This construct was tested in the bacterial strain E.coli Nissle 1917<i>.
Characterization
Measuring parts with different approaches and comparing them to provide a more insightful and multilayered characterization is essential in Synthetic Biology. Here, we focused on two methods:
(i) time-lapse plate reader assays to measure the sensitivity of our circuit to NorR in a dynamic manner and under different concentrations of inducer; and
(ii) endpoint flow cytometry assays to measure the behavior of our circuits at the single-cell scale. With the first assay, we uncovered essential kinetic information about the circuits on the populational level (every measurement is an average of the individual expression patterns in the sample). With the second assay, we delved deeper into the cell populations to characterize other essential properties of our system, such as expression noise and dose-dependent responses to different inducer concentrations.
We performed all analyses using in-house R scripts.
Time-Lapse Plate Reader Assay
To make our experiments reproducible, during plate reader assays (PHERAstar FSX - λEx: 485 nm, λEm: 530 nm), we measured each sample for 16 hours at 37°C and constant orbital shaking, using three biological replicates (three individual colonies per circuit) and three technical replicates (three wells per biological replicate).
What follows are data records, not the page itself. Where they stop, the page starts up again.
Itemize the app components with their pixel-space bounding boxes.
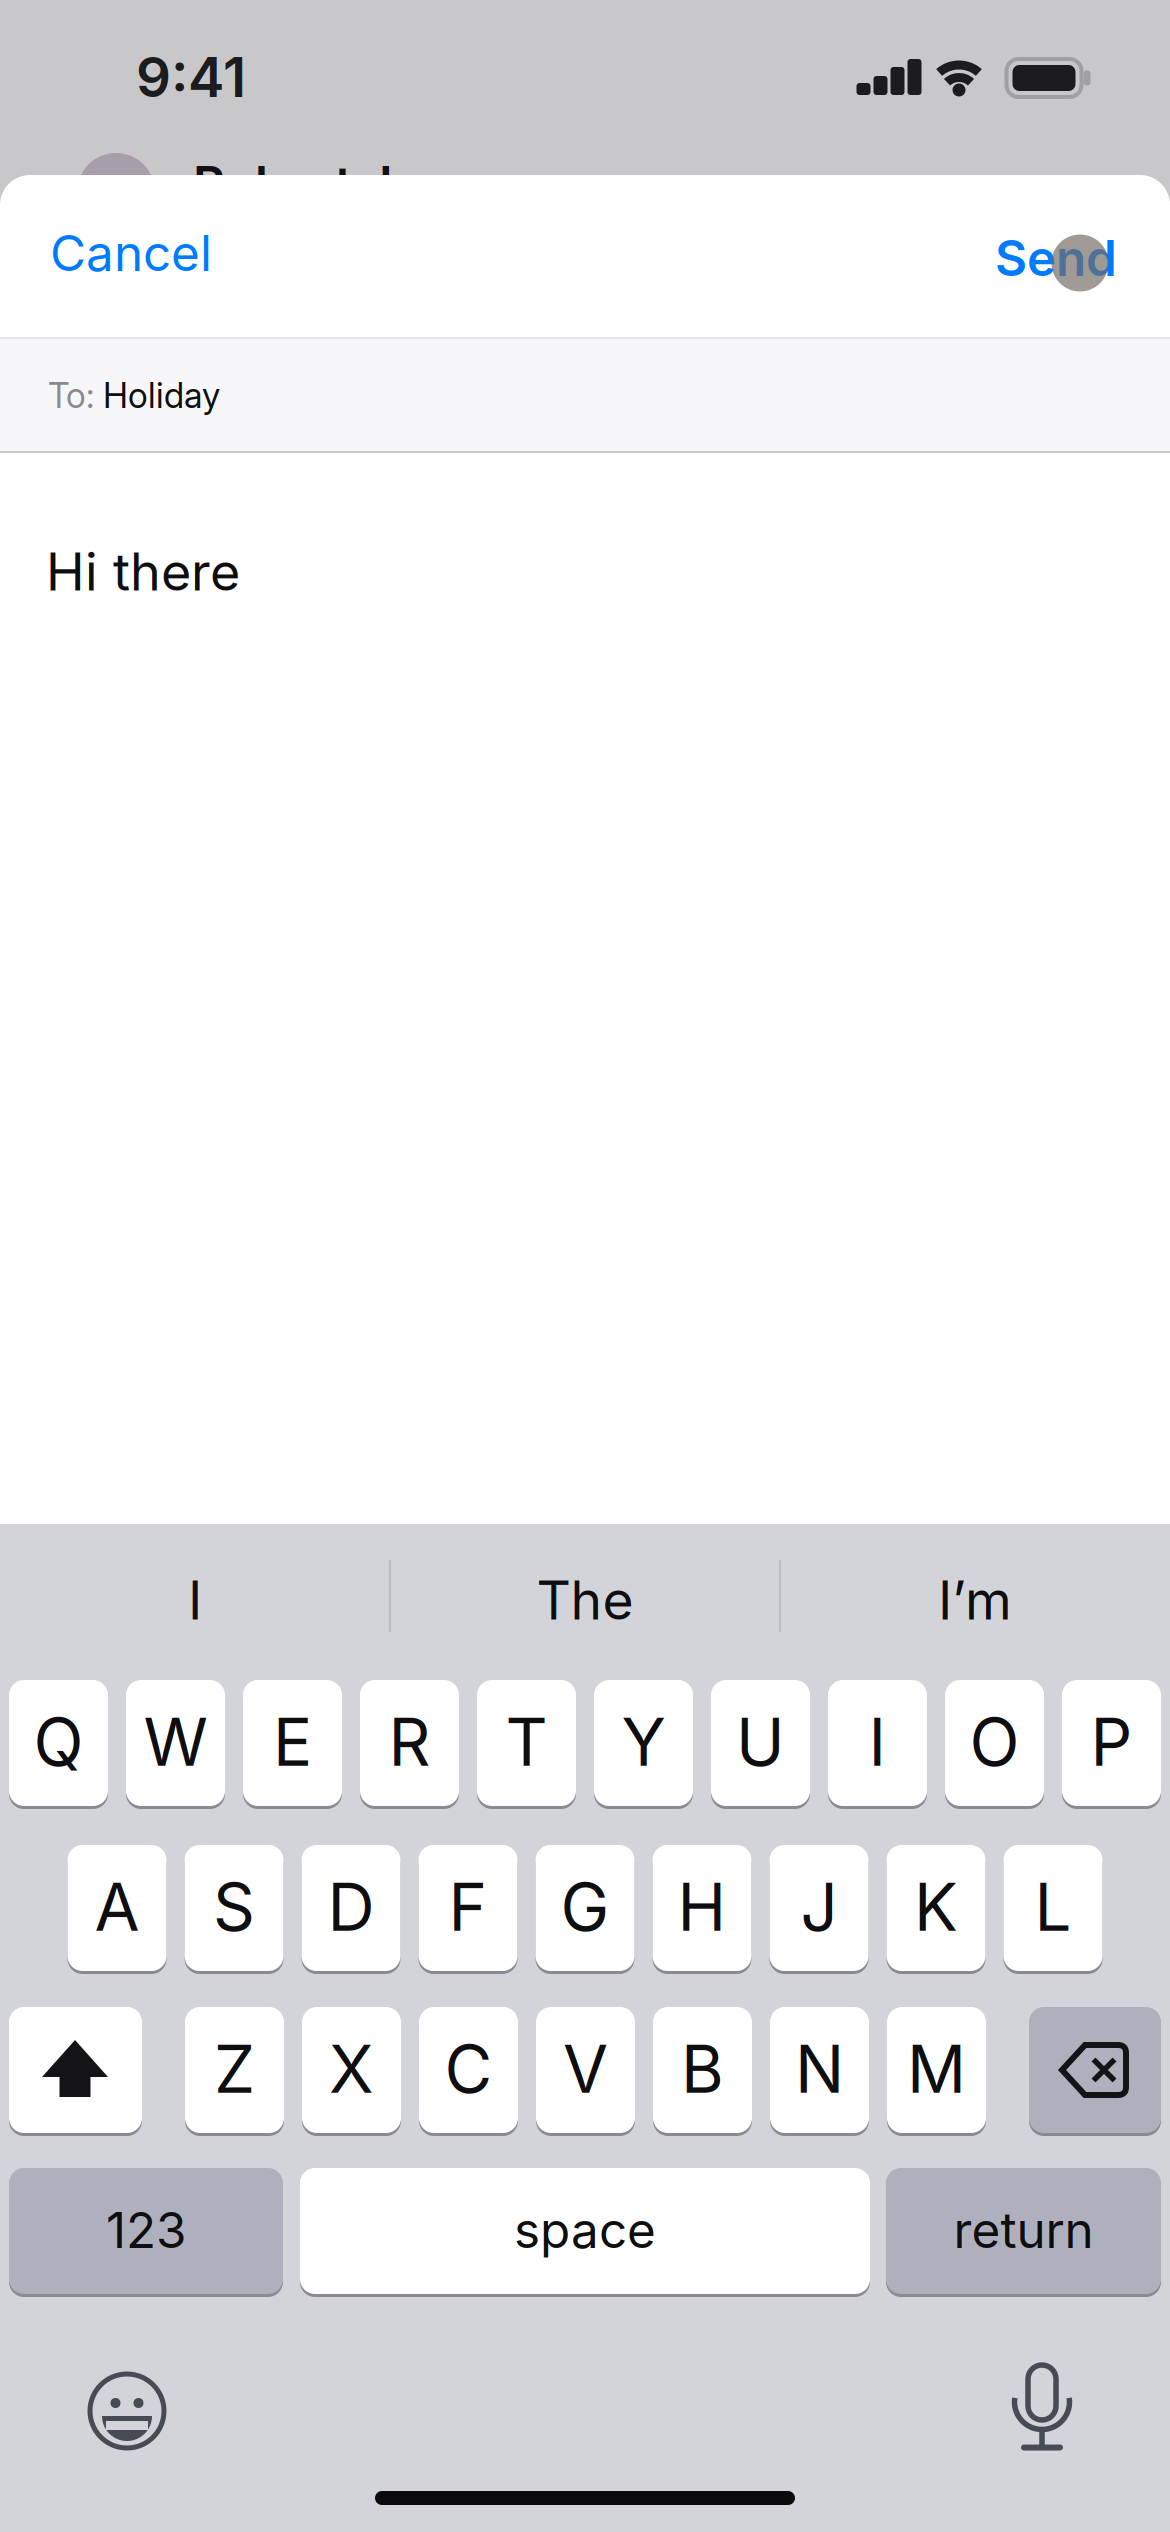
staticText: Send [995,229,1117,287]
staticText: To: [48,375,103,416]
staticText: F [448,1868,488,1946]
button[interactable]: Emoji [87,2371,167,2451]
staticText: D [328,1868,374,1946]
button[interactable]: I [828,1680,927,1806]
button[interactable]: X [302,2007,401,2133]
button[interactable]: F [418,1845,518,1971]
button[interactable]: C [419,2007,518,2133]
staticText: U [736,1704,785,1781]
button[interactable]: P [1062,1680,1161,1806]
button[interactable]: return [886,2168,1161,2294]
button[interactable]: To: [0,339,1170,452]
staticText: return [954,2201,1094,2259]
button[interactable]: L [1004,1845,1102,1971]
staticText: W [144,1704,208,1781]
staticText: Cancel [50,224,212,282]
staticText: G [560,1868,610,1946]
staticText: L [1034,1868,1072,1946]
button[interactable]: J [770,1845,868,1971]
button[interactable]: I [0,1524,390,1680]
button[interactable]: Y [594,1680,693,1806]
button[interactable]: B [653,2007,752,2133]
button[interactable]: Numbers [9,2168,283,2294]
staticText: A [94,1868,140,1946]
staticText: 9:41 [136,45,246,109]
button[interactable]: H [652,1845,752,1971]
staticText: C [444,2030,492,2108]
button[interactable]: Cancel [50,224,212,282]
staticText: N [795,2030,844,2108]
button[interactable]: K [886,1845,986,1971]
button[interactable]: space [300,2168,870,2294]
button[interactable]: I’m [780,1524,1170,1680]
staticText: E [273,1704,312,1781]
staticText: R [388,1704,430,1781]
button[interactable]: Send [995,229,1117,287]
button[interactable]: Dictate [1010,2365,1074,2453]
staticText: I [188,1568,202,1631]
staticText: H [678,1868,726,1946]
button[interactable]: W [126,1680,225,1806]
button[interactable]: A [68,1845,166,1971]
staticText: T [506,1704,548,1781]
staticText: I [868,1704,886,1781]
button[interactable]: Shift [9,2007,142,2133]
staticText: Holiday [103,375,220,416]
button[interactable]: U [711,1680,810,1806]
button[interactable]: E [243,1680,342,1806]
button[interactable]: V [536,2007,635,2133]
staticText: Hi there [46,541,240,602]
button[interactable]: O [945,1680,1044,1806]
staticText: I’m [938,1568,1012,1631]
staticText: Robert Jones [193,155,509,213]
staticText: 123 [106,2201,186,2259]
button[interactable]: D [302,1845,400,1971]
staticText: Q [34,1704,84,1781]
staticText: O [970,1704,1020,1781]
button[interactable]: Q [9,1680,108,1806]
button[interactable]: R [360,1680,459,1806]
staticText: S [213,1868,255,1946]
button[interactable]: N [770,2007,869,2133]
button[interactable]: The [390,1524,780,1680]
staticText: The [536,1568,634,1631]
staticText: K [914,1868,958,1946]
button[interactable]: G [536,1845,634,1971]
staticText: X [329,2030,374,2108]
button[interactable]: T [477,1680,576,1806]
staticText: B [681,2030,724,2108]
button[interactable]: Z [185,2007,284,2133]
button[interactable]: M [887,2007,986,2133]
staticText: M [907,2030,966,2108]
staticText: J [800,1868,838,1946]
staticText: P [1090,1704,1132,1781]
staticText: Z [214,2030,255,2108]
button[interactable]: Delete [1029,2007,1161,2133]
staticText: V [563,2030,608,2108]
staticText: space [514,2201,656,2259]
button[interactable]: S [184,1845,284,1971]
staticText: Y [622,1704,666,1781]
We performed the data analysis as follows:
- Subtracted blanks from raw data
- Normalize GFP by OD600
- Calculate technical means of GFP/OD600 normalized data
- Calculate the biological means of GFP/OD600 normalized data
- Calculate the biological standard deviation of GFP/OD600 normalized data
- When necessary, perform imputation. Usually, the first normalized measurements are noisy and unreliable as OD600 values can be very low and significantly impact normalization. Thus, when individual normalized values are extremely high or low (sometimes negative due to blank correction), imputation was used following a na_kalman() function from the ImputeTS R package.
- Additional transformations, such as log transformations.
Hence, our plots show the averages and standard deviations for the biological replicates for each sample for each time point.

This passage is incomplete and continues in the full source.